É que, ao observar algumas das hipóteses trazidas no artigo 117 da Lei nº 8.112/90, como as descritas nos incisos IX (valer-se do cargo para lograr proveito pessoal ou de outrem, em detrimento da dignidade da função pública), XV (proceder de forma desidiosa) e XVI (utilizar pessoal ou recursos materiais da repartição em serviços ou atividades particulares), percebe-se o amplo espaço para que ilegalidades e abusos possam ser praticados dentro da administração pública, podendo gerar, ao final, a penalidade de demissão daquele agente público [2].

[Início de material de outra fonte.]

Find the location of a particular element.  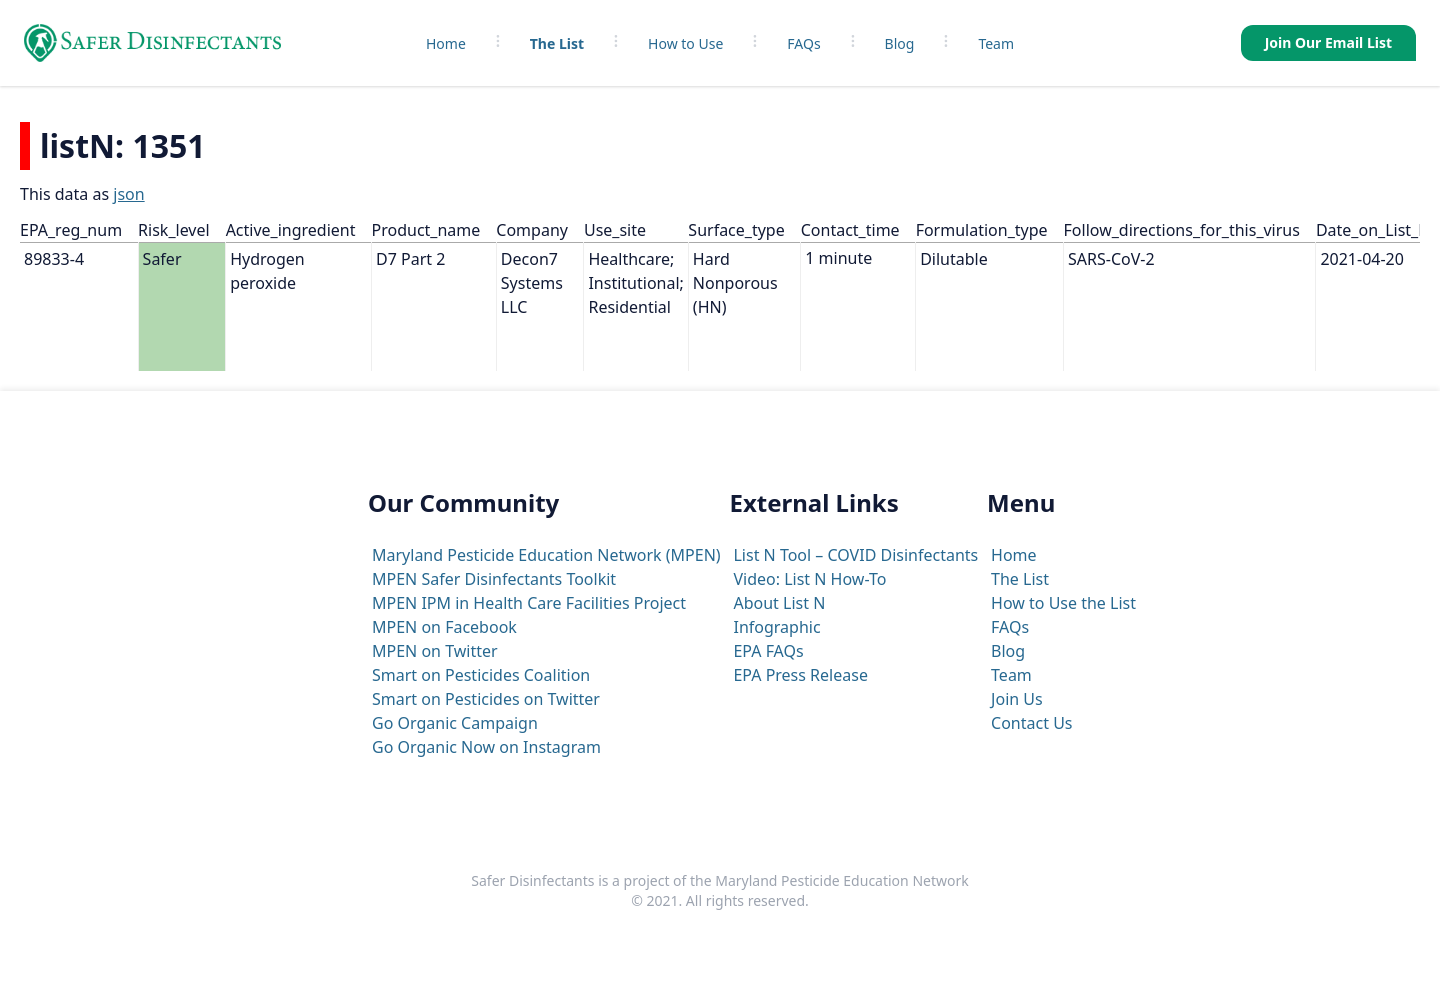

Maryland Pesticide Education Network (MPEN) is located at coordinates (546, 555).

Se o mérito do ato administrativo diz respeito à margem de liberdade que “(…) os atos discricionários recebem da lei para permitir aos agentes públicos escolherem, diante da situação concreta, qual a melhor maneira de atender ao interesse público[3], a opção legal, quando genérica e autorizadora da aplicação da portaria demissional de determinado servidor, considerando o conteúdo trazido pela súmula em questão, dificilmente poderia ser sindicada pelo judiciário.

O problema é grave, e a ilegalidade reside — exatamente — neste ponto.

O Poder Judiciário não pode, contrariando o princípio da universalidade da jurisdição (artigo 5º, XXXV, da CF/88), que exige, em um estado democrático de direito, o respeito à legalidade na atuação da administração pública, fingir que tudo que é feito dentro da administração está correto e, por essa razão, ser — quase que absoluta — a presunção de legalidade.

Reconhecer que certos temas, por estarem inseridos na problemática do mérito administrativo, não podem ser discutidas, assemelha-se às práticas da monarquia absolutista, na qual o rei era considerado infalível, e, por conseguinte, suas decisões não poderiam ser questionadas, acaba por autorizar que práticas abusivas, geradoras de atos administrativos “(…) injustos, maus, perniciosos, desarrazoados e desacertados[4] sigam compatíveis com as regras do ambiente constitucional e democrático.

É fato notório a sucessão de decisões injustas, arbitrárias, exaradas em julgamentos desmotivados, muitas sem fundamentação legítima idônea e isenta por parte das autoridades competentes, “(…) as quais se limitam, muitas vezes, de forma temerária, devido à pura omissão ou falta de conhecimento técnico, a homologar as propostas decisões recomendadas por algumas comissões disciplinares que nem sempre atuam sob o prisma da plena objetividade, imparcialidade e rigorosa motivação de seus atos estritamente conforme a límpida prova dos autos[5], sendo, por essa razão, necessário, por parte do Judiciário, o abandono da premissa de autocontenção e limitação, como a própria súmula nº 665/STJ recomenda, e que seja adotada uma postura mais enérgica e efetiva, funcionando o controle dos atos administrativos como “(…) freio das arbitrariedades e alerta para as autoridades administrativas que pretendem abusar do poder, na medida em que tenham conhecimento de que seus atos serão de fato contrastados e revistos por juízes independentes, num controle jurisdicional zeloso dos direitos fundamentais dos cidadãos titulares de cargos públicos e vítimas de decisões autoritárias[6].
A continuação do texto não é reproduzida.